Items from a data source

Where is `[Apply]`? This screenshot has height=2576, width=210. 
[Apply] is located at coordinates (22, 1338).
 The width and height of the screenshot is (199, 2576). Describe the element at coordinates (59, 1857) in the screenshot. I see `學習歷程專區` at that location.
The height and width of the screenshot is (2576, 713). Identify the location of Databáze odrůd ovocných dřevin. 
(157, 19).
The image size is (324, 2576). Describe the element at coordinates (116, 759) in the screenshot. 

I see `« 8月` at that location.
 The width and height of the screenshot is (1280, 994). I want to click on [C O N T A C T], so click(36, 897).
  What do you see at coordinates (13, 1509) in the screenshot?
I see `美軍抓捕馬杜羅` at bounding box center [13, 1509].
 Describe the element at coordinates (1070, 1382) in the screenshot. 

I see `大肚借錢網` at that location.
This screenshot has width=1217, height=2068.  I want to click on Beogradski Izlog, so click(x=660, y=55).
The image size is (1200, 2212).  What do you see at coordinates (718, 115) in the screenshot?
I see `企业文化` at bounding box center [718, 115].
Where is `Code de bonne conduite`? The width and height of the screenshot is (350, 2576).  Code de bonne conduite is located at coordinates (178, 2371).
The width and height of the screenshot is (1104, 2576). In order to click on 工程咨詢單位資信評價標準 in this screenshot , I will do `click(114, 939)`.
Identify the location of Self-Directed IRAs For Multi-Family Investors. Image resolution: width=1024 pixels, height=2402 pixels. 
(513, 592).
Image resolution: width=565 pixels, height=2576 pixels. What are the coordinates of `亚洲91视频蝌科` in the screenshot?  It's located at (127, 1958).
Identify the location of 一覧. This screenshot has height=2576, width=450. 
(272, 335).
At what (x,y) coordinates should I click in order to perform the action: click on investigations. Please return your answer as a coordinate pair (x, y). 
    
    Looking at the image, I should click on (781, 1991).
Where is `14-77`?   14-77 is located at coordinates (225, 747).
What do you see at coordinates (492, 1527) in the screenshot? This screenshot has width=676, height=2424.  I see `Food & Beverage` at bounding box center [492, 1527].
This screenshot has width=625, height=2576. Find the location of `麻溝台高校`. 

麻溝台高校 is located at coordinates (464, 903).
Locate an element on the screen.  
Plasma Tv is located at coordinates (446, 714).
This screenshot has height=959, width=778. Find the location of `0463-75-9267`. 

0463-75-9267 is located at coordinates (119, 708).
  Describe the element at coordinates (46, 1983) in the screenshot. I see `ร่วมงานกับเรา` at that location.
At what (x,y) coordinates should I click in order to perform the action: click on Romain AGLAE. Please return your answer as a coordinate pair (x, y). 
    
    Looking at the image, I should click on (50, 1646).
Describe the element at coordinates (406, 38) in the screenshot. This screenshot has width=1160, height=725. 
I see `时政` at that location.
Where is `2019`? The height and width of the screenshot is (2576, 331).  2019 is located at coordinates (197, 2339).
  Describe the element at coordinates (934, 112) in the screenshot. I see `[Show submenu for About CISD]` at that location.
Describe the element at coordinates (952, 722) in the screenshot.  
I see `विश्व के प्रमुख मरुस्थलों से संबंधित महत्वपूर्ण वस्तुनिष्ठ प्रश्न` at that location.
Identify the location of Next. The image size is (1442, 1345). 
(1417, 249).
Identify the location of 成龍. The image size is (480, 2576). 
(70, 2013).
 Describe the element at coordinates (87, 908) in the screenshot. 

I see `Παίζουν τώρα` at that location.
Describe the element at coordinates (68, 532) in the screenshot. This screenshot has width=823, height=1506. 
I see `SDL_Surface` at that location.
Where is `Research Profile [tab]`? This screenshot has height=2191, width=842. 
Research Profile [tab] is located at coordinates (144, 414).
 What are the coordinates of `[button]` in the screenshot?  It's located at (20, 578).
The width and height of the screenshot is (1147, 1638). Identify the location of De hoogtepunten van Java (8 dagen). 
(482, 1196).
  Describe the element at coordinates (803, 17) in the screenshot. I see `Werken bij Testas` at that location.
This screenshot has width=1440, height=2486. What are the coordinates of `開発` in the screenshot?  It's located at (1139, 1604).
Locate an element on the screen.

Your objective
Copy out all the records exactly.

Response
Where is `[Apply]`? This screenshot has height=2576, width=210. 
[Apply] is located at coordinates (22, 1338).
 The width and height of the screenshot is (199, 2576). Describe the element at coordinates (59, 1857) in the screenshot. I see `學習歷程專區` at that location.
The height and width of the screenshot is (2576, 713). Identify the location of Databáze odrůd ovocných dřevin. 
(157, 19).
The image size is (324, 2576). Describe the element at coordinates (116, 759) in the screenshot. 

I see `« 8月` at that location.
 The width and height of the screenshot is (1280, 994). I want to click on [C O N T A C T], so click(36, 897).
  What do you see at coordinates (13, 1509) in the screenshot?
I see `美軍抓捕馬杜羅` at bounding box center [13, 1509].
 Describe the element at coordinates (1070, 1382) in the screenshot. 

I see `大肚借錢網` at that location.
This screenshot has width=1217, height=2068.  I want to click on Beogradski Izlog, so click(x=660, y=55).
The image size is (1200, 2212).  What do you see at coordinates (718, 115) in the screenshot?
I see `企业文化` at bounding box center [718, 115].
Where is `Code de bonne conduite`? The width and height of the screenshot is (350, 2576).  Code de bonne conduite is located at coordinates (178, 2371).
The width and height of the screenshot is (1104, 2576). In order to click on 工程咨詢單位資信評價標準 in this screenshot , I will do `click(114, 939)`.
Identify the location of Self-Directed IRAs For Multi-Family Investors. Image resolution: width=1024 pixels, height=2402 pixels. 
(513, 592).
Image resolution: width=565 pixels, height=2576 pixels. What are the coordinates of `亚洲91视频蝌科` in the screenshot?  It's located at (127, 1958).
Identify the location of 一覧. This screenshot has height=2576, width=450. 
(272, 335).
At what (x,y) coordinates should I click in order to perform the action: click on investigations. Please return your answer as a coordinate pair (x, y). 
    
    Looking at the image, I should click on (781, 1991).
Where is `14-77`?   14-77 is located at coordinates (225, 747).
What do you see at coordinates (492, 1527) in the screenshot? This screenshot has width=676, height=2424.  I see `Food & Beverage` at bounding box center [492, 1527].
This screenshot has width=625, height=2576. Find the location of `麻溝台高校`. 

麻溝台高校 is located at coordinates (464, 903).
Locate an element on the screen.  
Plasma Tv is located at coordinates (446, 714).
This screenshot has height=959, width=778. Find the location of `0463-75-9267`. 

0463-75-9267 is located at coordinates (119, 708).
  Describe the element at coordinates (46, 1983) in the screenshot. I see `ร่วมงานกับเรา` at that location.
At what (x,y) coordinates should I click in order to perform the action: click on Romain AGLAE. Please return your answer as a coordinate pair (x, y). 
    
    Looking at the image, I should click on (50, 1646).
Describe the element at coordinates (406, 38) in the screenshot. This screenshot has width=1160, height=725. 
I see `时政` at that location.
Where is `2019`? The height and width of the screenshot is (2576, 331).  2019 is located at coordinates (197, 2339).
  Describe the element at coordinates (934, 112) in the screenshot. I see `[Show submenu for About CISD]` at that location.
Describe the element at coordinates (952, 722) in the screenshot.  
I see `विश्व के प्रमुख मरुस्थलों से संबंधित महत्वपूर्ण वस्तुनिष्ठ प्रश्न` at that location.
Identify the location of Next. The image size is (1442, 1345). 
(1417, 249).
Identify the location of 成龍. The image size is (480, 2576). 
(70, 2013).
 Describe the element at coordinates (87, 908) in the screenshot. 

I see `Παίζουν τώρα` at that location.
Describe the element at coordinates (68, 532) in the screenshot. This screenshot has width=823, height=1506. 
I see `SDL_Surface` at that location.
Where is `Research Profile [tab]`? This screenshot has height=2191, width=842. 
Research Profile [tab] is located at coordinates (144, 414).
 What are the coordinates of `[button]` in the screenshot?  It's located at (20, 578).
The width and height of the screenshot is (1147, 1638). Identify the location of De hoogtepunten van Java (8 dagen). 
(482, 1196).
  Describe the element at coordinates (803, 17) in the screenshot. I see `Werken bij Testas` at that location.
This screenshot has width=1440, height=2486. What are the coordinates of `開発` in the screenshot?  It's located at (1139, 1604).
Locate an element on the screen.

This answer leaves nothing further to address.